Transcribe each entry exactly, without pictures.

(Records from a collection)
---
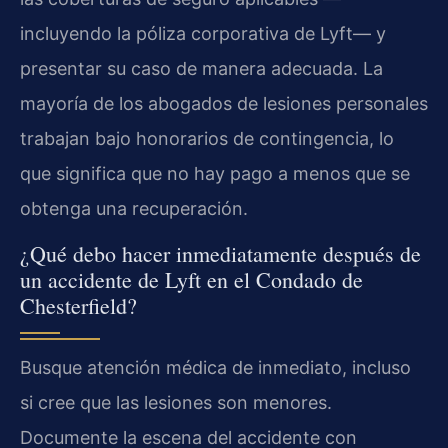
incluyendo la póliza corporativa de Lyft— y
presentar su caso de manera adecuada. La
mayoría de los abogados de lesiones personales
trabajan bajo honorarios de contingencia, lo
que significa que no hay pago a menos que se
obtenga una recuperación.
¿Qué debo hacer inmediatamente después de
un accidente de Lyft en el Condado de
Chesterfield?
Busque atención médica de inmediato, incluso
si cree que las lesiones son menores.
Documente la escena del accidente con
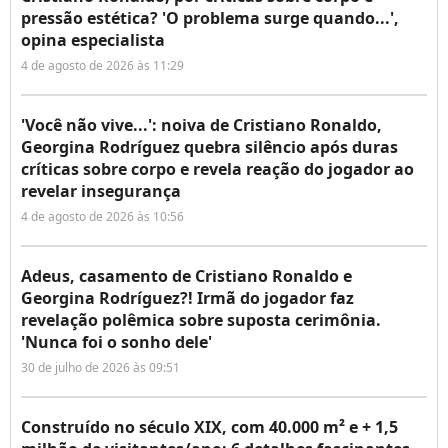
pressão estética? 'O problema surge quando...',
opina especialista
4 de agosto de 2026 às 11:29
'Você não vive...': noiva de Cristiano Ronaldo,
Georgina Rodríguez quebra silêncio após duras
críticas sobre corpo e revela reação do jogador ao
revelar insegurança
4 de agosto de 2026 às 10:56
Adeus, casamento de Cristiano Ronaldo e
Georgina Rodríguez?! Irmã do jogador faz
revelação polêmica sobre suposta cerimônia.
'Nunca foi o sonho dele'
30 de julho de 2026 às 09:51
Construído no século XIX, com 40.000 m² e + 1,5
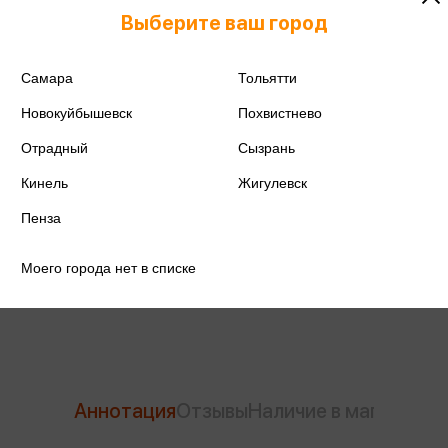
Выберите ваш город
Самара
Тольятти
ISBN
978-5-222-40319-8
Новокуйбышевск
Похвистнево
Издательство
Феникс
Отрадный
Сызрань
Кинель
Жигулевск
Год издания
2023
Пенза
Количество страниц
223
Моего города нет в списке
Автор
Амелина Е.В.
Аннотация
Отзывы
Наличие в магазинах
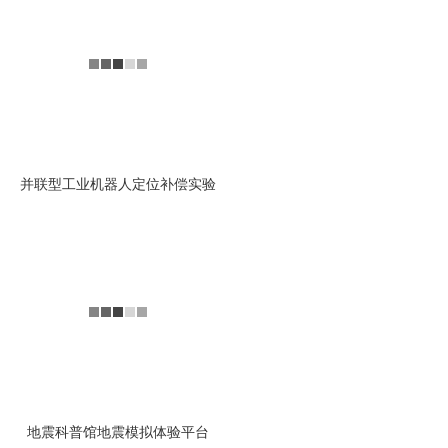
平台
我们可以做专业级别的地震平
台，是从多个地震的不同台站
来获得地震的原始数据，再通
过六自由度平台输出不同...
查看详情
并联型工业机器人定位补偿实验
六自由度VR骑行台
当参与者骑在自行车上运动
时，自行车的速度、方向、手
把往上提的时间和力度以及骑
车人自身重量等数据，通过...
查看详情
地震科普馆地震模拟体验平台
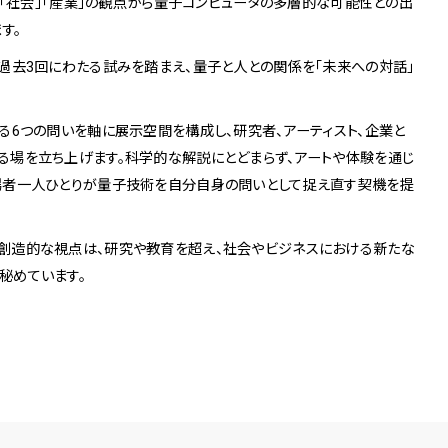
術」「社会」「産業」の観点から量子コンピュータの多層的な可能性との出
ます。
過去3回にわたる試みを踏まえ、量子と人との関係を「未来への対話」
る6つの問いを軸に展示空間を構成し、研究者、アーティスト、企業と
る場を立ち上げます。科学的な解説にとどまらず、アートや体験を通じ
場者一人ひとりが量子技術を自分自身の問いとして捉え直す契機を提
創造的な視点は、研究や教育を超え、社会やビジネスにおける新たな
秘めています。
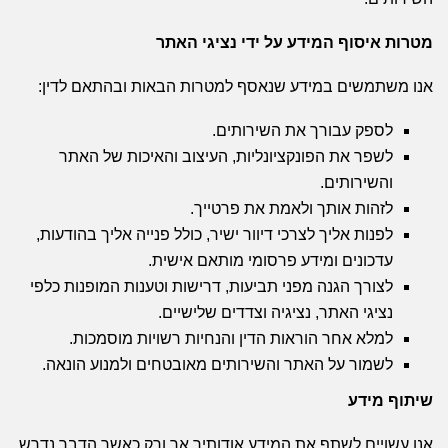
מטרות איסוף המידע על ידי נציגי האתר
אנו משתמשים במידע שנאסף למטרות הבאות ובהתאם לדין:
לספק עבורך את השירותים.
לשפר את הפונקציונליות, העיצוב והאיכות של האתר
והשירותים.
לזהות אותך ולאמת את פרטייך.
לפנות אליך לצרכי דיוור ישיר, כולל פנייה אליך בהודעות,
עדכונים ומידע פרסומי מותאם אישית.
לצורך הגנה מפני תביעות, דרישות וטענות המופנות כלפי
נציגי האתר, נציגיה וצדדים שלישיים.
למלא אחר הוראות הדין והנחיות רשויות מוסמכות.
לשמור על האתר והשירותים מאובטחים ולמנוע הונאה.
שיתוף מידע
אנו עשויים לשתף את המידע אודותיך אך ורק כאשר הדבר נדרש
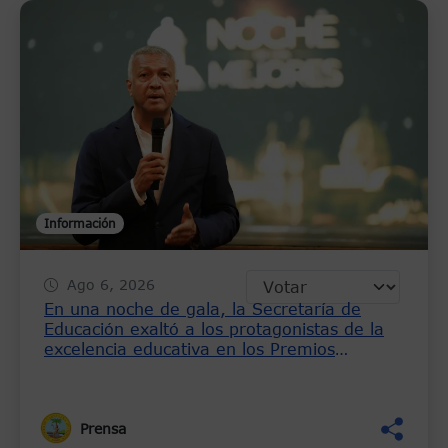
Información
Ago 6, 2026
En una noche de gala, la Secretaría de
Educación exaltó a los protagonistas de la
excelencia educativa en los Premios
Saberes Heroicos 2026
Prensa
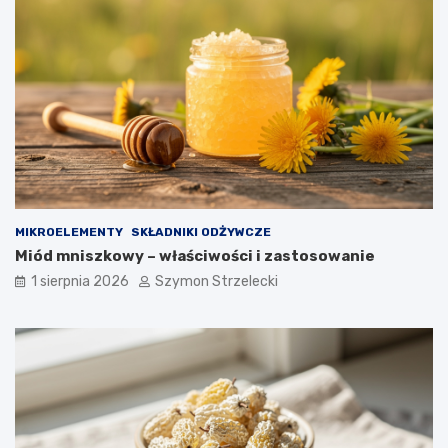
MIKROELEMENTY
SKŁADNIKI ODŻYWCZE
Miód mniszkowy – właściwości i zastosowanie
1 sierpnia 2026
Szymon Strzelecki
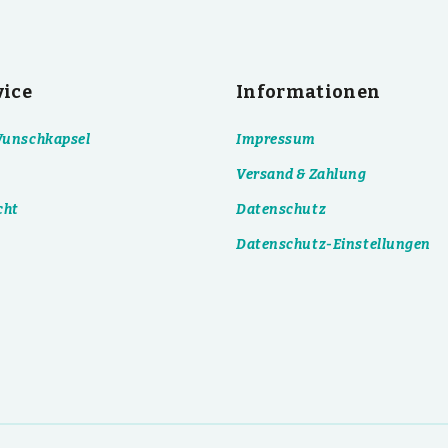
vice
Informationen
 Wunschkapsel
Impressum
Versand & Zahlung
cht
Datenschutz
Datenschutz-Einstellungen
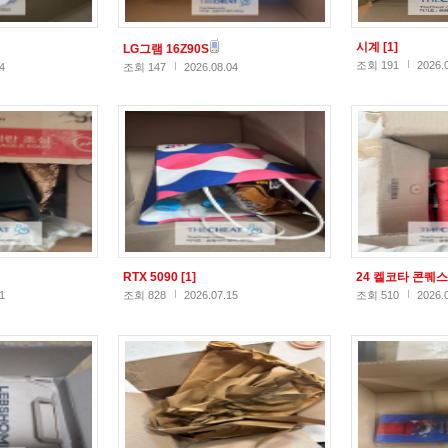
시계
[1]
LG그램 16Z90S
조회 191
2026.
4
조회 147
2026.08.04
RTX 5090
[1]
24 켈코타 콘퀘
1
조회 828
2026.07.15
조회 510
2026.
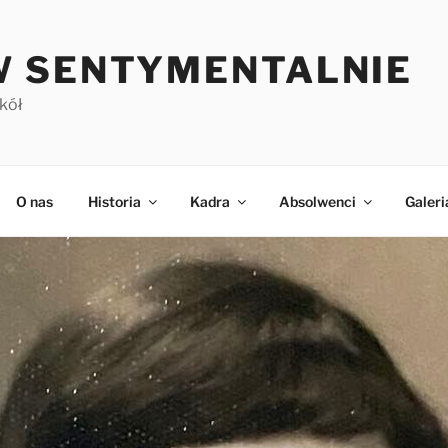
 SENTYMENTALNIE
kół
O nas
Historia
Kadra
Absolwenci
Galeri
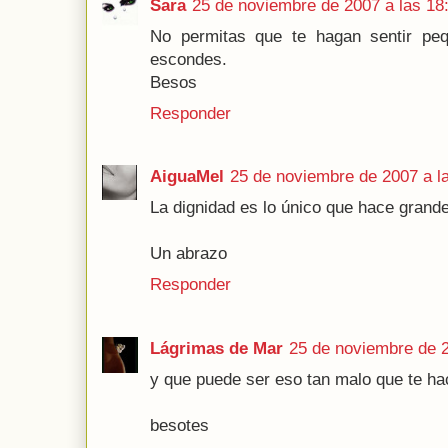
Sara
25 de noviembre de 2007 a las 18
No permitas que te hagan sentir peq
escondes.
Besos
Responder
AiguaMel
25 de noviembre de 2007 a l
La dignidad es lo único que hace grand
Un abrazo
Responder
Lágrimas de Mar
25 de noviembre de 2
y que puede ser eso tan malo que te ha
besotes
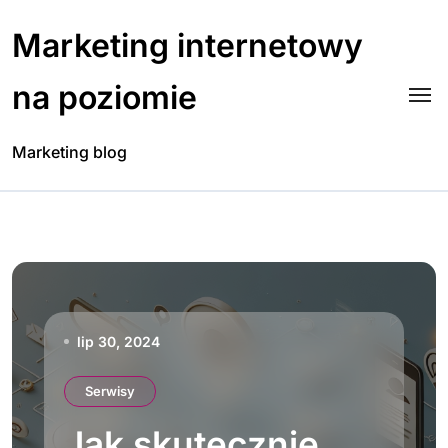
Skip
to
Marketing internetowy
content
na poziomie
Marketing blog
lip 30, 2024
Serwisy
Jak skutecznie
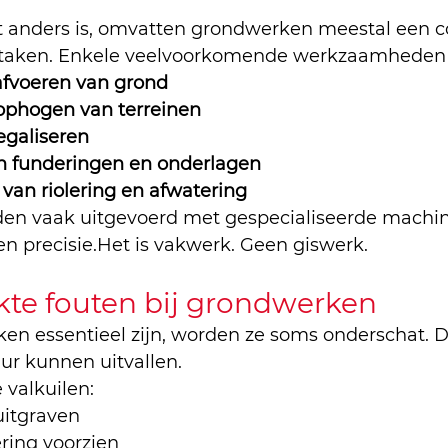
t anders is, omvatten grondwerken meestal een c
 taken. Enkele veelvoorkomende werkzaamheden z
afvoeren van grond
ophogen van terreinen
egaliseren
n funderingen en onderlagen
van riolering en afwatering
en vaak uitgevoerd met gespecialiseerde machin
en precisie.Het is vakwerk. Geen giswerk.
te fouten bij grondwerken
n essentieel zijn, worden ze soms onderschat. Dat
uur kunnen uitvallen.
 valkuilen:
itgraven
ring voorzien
---
• [SOLUTION TO THE PROBLEM]
incluyendo la póliza corporativa de Lyft— y
presentar su caso de manera adecuada. La
mayoría de los abogados de lesiones personales
trabajan bajo honorarios de contingencia, lo
que significa que no hay pago a menos que se
obtenga una recuperación.
¿Qué debo hacer inmediatamente después de
un accidente de Lyft en el Condado de
Chesterfield?
Busque atención médica de inmediato, incluso
si cree que las lesiones son menores.
Documente la escena del accidente con
pressão estética? 'O problema surge quando...',
opina especialista
4 de agosto de 2026 às 11:29
'Você não vive...': noiva de Cristiano Ronaldo,
Georgina Rodríguez quebra silêncio após duras
críticas sobre corpo e revela reação do jogador ao
revelar insegurança
4 de agosto de 2026 às 10:56
Adeus, casamento de Cristiano Ronaldo e
Georgina Rodríguez?! Irmã do jogador faz
revelação polêmica sobre suposta cerimônia.
'Nunca foi o sonho dele'
30 de julho de 2026 às 09:51
Construído no século XIX, com 40.000 m² e + 1,5
Выберите ваш город
Самара
Тольятти
ISBN
978-5-222-40319-8
Новокуйбышевск
Похвистнево
Издательство
Феникс
Отрадный
Сызрань
Кинель
Жигулевск
Год издания
2023
Пенза
Количество страниц
223
Моего города нет в списке
Автор
Амелина Е.В.
Аннотация
Отзывы
Наличие в магазинах
平台
我们可以做专业级别的地震平
台，是从多个地震的不同台站
来获得地震的原始数据，再通
过六自由度平台输出不同...
查看详情
并联型工业机器人定位补偿实验
六自由度VR骑行台
当参与者骑在自行车上运动
时，自行车的速度、方向、手
把往上提的时间和力度以及骑
车人自身重量等数据，通过...
查看详情
地震科普馆地震模拟体验平台
術」「社会」「産業」の観点から量子コンピュータの多層的な可能性との出
ます。
過去3回にわたる試みを踏まえ、量子と人との関係を「未来への対話」
る6つの問いを軸に展示空間を構成し、研究者、アーティスト、企業と
る場を立ち上げます。科学的な解説にとどまらず、アートや体験を通じ
場者一人ひとりが量子技術を自分自身の問いとして捉え直す契機を提
創造的な視点は、研究や教育を超え、社会やビジネスにおける新たな
秘めています。
מטרות איסוף המידע על ידי נציגי האתר
אנו משתמשים במידע שנאסף למטרות הבאות ובהתאם לדין:
לספק עבורך את השירותים.
לשפר את הפונקציונליות, העיצוב והאיכות של האתר
והשירותים.
לזהות אותך ולאמת את פרטייך.
לפנות אליך לצרכי דיוור ישיר, כולל פנייה אליך בהודעות,
עדכונים ומידע פרסומי מותאם אישית.
לצורך הגנה מפני תביעות, דרישות וטענות המופנות כלפי
נציגי האתר, נציגיה וצדדים שלישיים.
למלא אחר הוראות הדין והנחיות רשויות מוסמכות.
לשמור על האתר והשירותים מאובטחים ולמנוע הונאה.
שיתוף מידע
אנו עשויים לשתף את המידע אודותיך אך ורק כאשר הדבר נדרש
Información
Ago 6, 2026
En una noche de gala, la Secretaría de
Educación exaltó a los protagonistas de la
excelencia educativa en los Premios
Saberes Heroicos 2026
Prensa
MIKROELEMENTY
SKŁADNIKI ODŻYWCZE
Miód mniszkowy – właściwości i zastosowanie
1 sierpnia 2026
Szymon Strzelecki
vice
Informationen
 Wunschkapsel
Impressum
Versand & Zahlung
cht
Datenschutz
Datenschutz-Einstellungen
시계
[1]
LG그램 16Z90S
조회 191
2026.
4
조회 147
2026.08.04
RTX 5090
[1]
24 켈코타 콘퀘
1
조회 828
2026.07.15
조회 510
2026.
 SENTYMENTALNIE
kół
O nas
Historia
Kadra
Absolwenci
Galeri
Sara
25 de noviembre de 2007 a las 18
No permitas que te hagan sentir peq
escondes.
Besos
Responder
AiguaMel
25 de noviembre de 2007 a l
La dignidad es lo único que hace grand
Un abrazo
Responder
Lágrimas de Mar
25 de noviembre de 2
y que puede ser eso tan malo que te ha
besotes
Skip
to
Marketing internetowy
content
na poziomie
Marketing blog
lip 30, 2024
Serwisy
Jak skutecznie
t anders is, omvatten grondwerken meestal een c
 taken. Enkele veelvoorkomende werkzaamheden z
afvoeren van grond
ophogen van terreinen
egaliseren
n funderingen en onderlagen
van riolering en afwatering
en vaak uitgevoerd met gespecialiseerde machin
en precisie.Het is vakwerk. Geen giswerk.
te fouten bij grondwerken
n essentieel zijn, worden ze soms onderschat. Dat
uur kunnen uitvallen.
 valkuilen:
itgraven
ring voorzien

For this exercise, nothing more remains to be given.